If you have discursive tendencies in real life, don't bring them into your novel. Time is valuable, and short. Don't describe your book as an immersive provocative novel when the only sense it stimulates is irritation. Don't be a sloth between the sheets. Unless you want a scathing review. I wrote one last week for a lazy writer who undermined my confidence and insulted my intelligence, not to mention the poor return on my investment.


  1. Jenny - you nailed this one! Thanks for saying what many of us voracious readers have been thinking about. Since I read 300- 400 books a year, in tree book and e-books form, that means I spend some bucks on books. I don't want to feel wasteful or cheated when I can't finish a book because it insults my intelligence. And it's not like I set the bar very high!
    If a writer gives me a well thought out good story, I will do my part as a reader and refer that books to others, white a review or even invite that authors to speak on my radio show.

    Well done!
    Pam Stack

    1. Thank you, Pam. I read and review for a professional organization and the standard of books is generally very high. Writers are harder to please and are often harsher in their critiques than most; however, lazy writing is easy to spot and an insult to any reader.

  2. Gee, Girlfriend, cranky much? Kidding. I agree, for all the sweating a lot of us do to make every word count, to "leave out the stuff most readers skip", there's THAT writer, who maybe has a great premise, but can't see the work through. It's like horse riding - you work your tush off to make it look effortless.

    I once had a conversation with someone who was "going to write a book some day" (I put those quotes as a challenge, not to mock anyone who says those words). They stated that they had all the key scenes thought out and would just stick filler in between.

    I smiled and changed the subject.

    1. Ha, good idea, Gayle.

      Definitely not cranky - I'd had my coffee and chocolate before I posted :-)

      Normally, I'd stop reading if the book was so bad, but I was obligated to finish this particular book and write an honest review. It was filled with many flaws, and read like a condescending lecture.

  3. I like the occasional unusual word, so that doesn't bother me when I'm reading. I even enjoy using the occaisional unusual word when I write. Different tastes…

    What I'm grateful for is that I no longer review and can simply set poorly written books aside. The books I don't like don't have to consume more of my time than they already have.

    After struggling to read a book I really wanted to like, I finally allowed myself the freedom to pull my bookmark out of it last night and move on. I felt a little sad, but there was just no way I wanted to invest any more time.

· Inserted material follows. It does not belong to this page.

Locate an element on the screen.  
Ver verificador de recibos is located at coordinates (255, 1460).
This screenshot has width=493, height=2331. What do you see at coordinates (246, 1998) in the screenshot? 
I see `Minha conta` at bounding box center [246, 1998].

    1. Unusual words used in the right context are fine. It's when an author picks a fancy alternative that carries a different meaning than the one they intended that bothers me. Fortunately, most of the books I review for NYJB are of high standard and a pleasure to read.

  4. I agree wholeheartedly, Jen. I have less time to read books, now that I'm writing them and find myself putting one down as soon as I see many of the things you've mentioned. Life is just too short to waste on bad (or even mediocre) books. If an author can't take time to hire a good editor for his book, then I don't have time to read it.

    1. Quite right, Drew. I find it insulting when an author pushes out crap and think it's okay to waste the readers time. When I'm not under obligation to finish and write a review, I also put it down and move on as soon as I see signs of lazy writing.

  5. Whoa! Steam and volcanic ash!
    I felt that justified rant across the ether. And since you had to finish the book, you couldn't just toss it into the nearest black hole or plasma soup.
    All the comments above ring true. But when I see writing that bad, I always ask - where's the editor? Even (especially?!) if a book is independently published, it needs an editor. (Jodie, take that as a plug and pitch if you like.)
    Lazy writing IS an insult. Like I tell my students - if you don't care about it, why should I? And such lazy writing is a scam and a con.
    I will now back away slowly from the keyboard.
    Thanks for the post.

  6. Hehe, thanks for commenting, David. Thankfully, I haven't had to write many scathing reviews. I'll admit this particular book was a struggle.